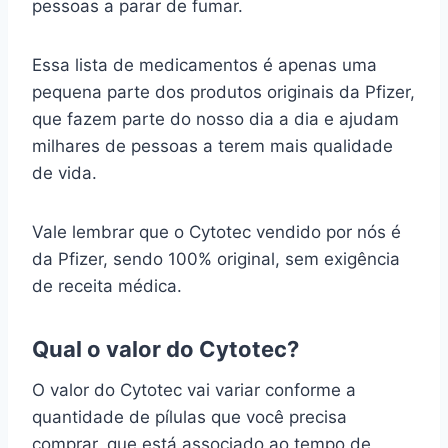
pessoas a parar de fumar.
Essa lista de medicamentos é apenas uma
pequena parte dos produtos originais da Pfizer,
que fazem parte do nosso dia a dia e ajudam
milhares de pessoas a terem mais qualidade
de vida.
Vale lembrar que o Cytotec vendido por nós é
da Pfizer, sendo 100% original, sem exigência
de receita médica.
Qual o valor do Cytotec?
O valor do Cytotec vai variar conforme a
quantidade de pílulas que você precisa
comprar, que está associado ao tempo de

__________________________________________________

#### [YOUR GOAL]
Where does the string "Pfizer" appear in the records above? Show every line that holds it.

#### [REPLY TO THE EXERCISE]
pequena parte dos produtos originais da Pfizer,
da Pfizer, sendo 100% original, sem exigência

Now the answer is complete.